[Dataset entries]
━━━━━━━━━━

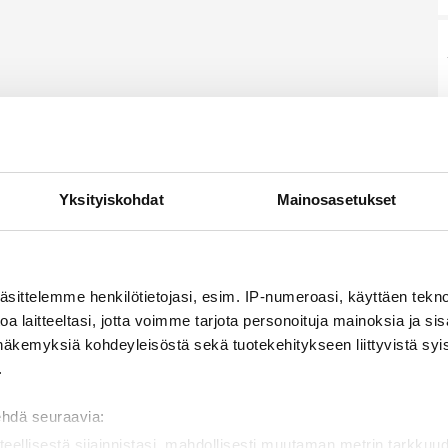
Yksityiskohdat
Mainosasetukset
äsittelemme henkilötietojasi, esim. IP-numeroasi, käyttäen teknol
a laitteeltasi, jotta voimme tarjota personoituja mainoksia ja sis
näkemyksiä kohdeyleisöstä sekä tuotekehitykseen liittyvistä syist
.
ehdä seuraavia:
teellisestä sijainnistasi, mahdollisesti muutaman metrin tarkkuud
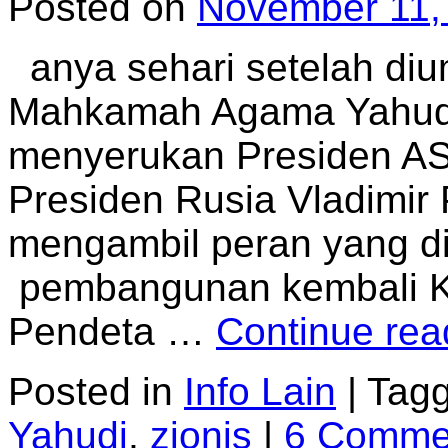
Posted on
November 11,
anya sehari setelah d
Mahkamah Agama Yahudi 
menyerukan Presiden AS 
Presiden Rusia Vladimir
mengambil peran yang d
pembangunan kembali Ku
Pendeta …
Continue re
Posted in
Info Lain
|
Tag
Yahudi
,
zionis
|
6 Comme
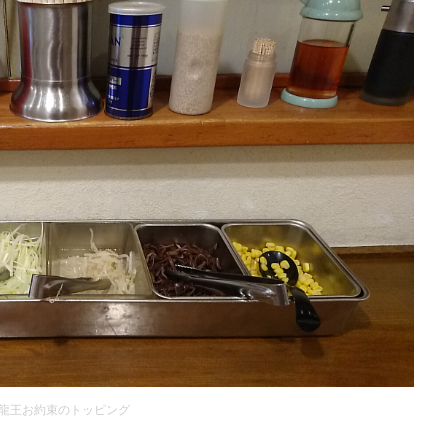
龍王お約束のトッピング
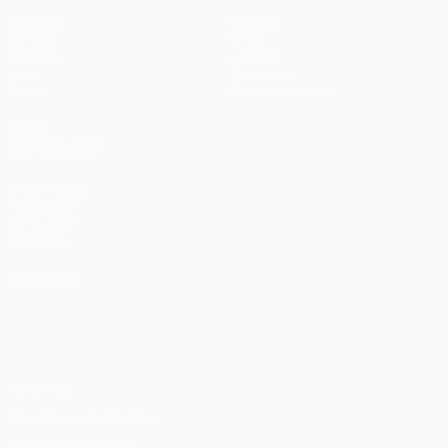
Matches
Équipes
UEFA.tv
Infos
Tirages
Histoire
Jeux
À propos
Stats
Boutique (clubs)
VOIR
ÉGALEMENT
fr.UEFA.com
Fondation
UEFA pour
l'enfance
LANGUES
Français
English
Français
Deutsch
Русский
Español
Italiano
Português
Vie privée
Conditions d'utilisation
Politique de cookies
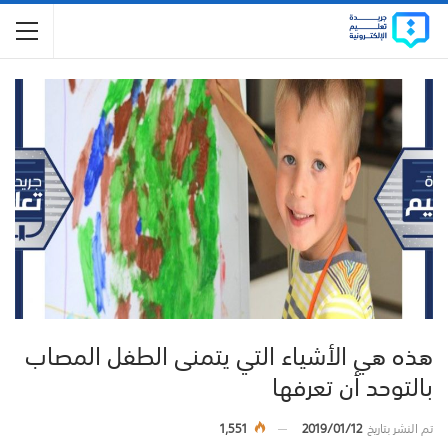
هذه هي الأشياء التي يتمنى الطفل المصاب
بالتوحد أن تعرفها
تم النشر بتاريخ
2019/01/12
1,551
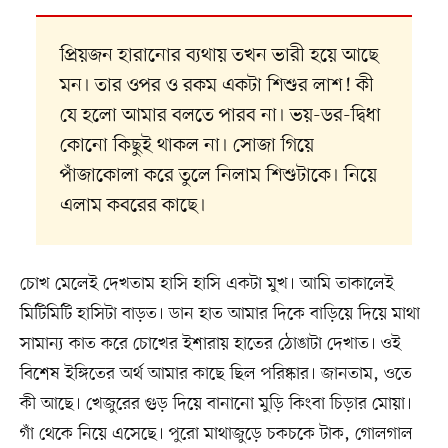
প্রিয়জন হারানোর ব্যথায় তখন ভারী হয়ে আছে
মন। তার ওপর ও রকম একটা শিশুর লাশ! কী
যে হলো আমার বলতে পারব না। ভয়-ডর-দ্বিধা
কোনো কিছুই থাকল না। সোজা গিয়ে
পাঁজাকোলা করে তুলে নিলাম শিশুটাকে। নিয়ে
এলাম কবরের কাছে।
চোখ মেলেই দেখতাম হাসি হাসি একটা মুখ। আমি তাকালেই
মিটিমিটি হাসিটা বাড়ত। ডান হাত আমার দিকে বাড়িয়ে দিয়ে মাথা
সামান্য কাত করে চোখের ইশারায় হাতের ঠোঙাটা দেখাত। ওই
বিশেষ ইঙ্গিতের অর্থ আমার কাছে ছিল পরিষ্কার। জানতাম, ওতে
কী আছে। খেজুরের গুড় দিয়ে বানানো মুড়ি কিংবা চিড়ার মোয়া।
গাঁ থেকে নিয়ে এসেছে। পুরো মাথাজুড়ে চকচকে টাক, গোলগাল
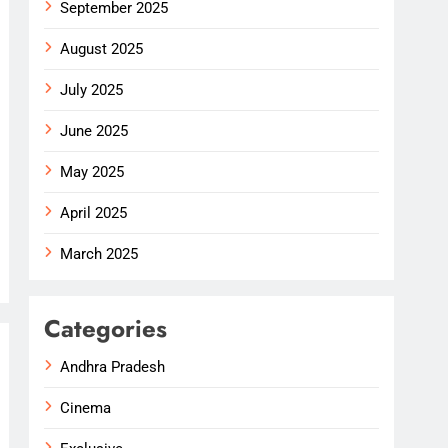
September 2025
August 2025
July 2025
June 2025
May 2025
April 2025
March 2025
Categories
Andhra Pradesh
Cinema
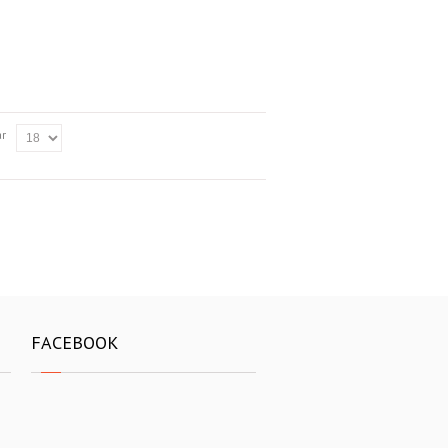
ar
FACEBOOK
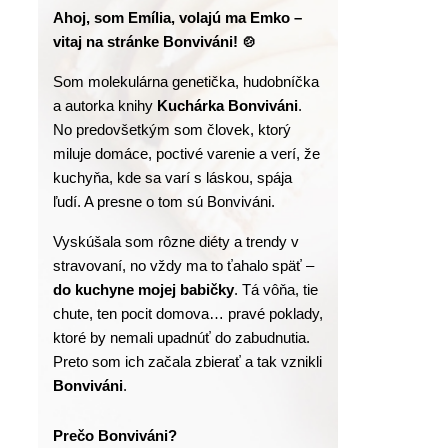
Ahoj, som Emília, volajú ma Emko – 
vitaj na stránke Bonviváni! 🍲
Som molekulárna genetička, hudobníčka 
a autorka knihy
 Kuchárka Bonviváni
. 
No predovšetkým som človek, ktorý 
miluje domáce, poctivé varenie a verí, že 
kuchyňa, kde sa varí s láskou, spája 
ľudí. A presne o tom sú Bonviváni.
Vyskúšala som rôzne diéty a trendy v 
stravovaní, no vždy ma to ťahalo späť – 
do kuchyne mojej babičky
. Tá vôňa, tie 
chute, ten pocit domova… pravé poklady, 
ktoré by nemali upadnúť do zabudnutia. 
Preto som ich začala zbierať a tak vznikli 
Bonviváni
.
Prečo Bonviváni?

━━━━━━━━━━

◆ What is needed:
Filter the records for lines containing the word "Presiden" and copy each one.

◆ Exercise result:
menyerukan Presiden AS 
Presiden Rusia Vladimir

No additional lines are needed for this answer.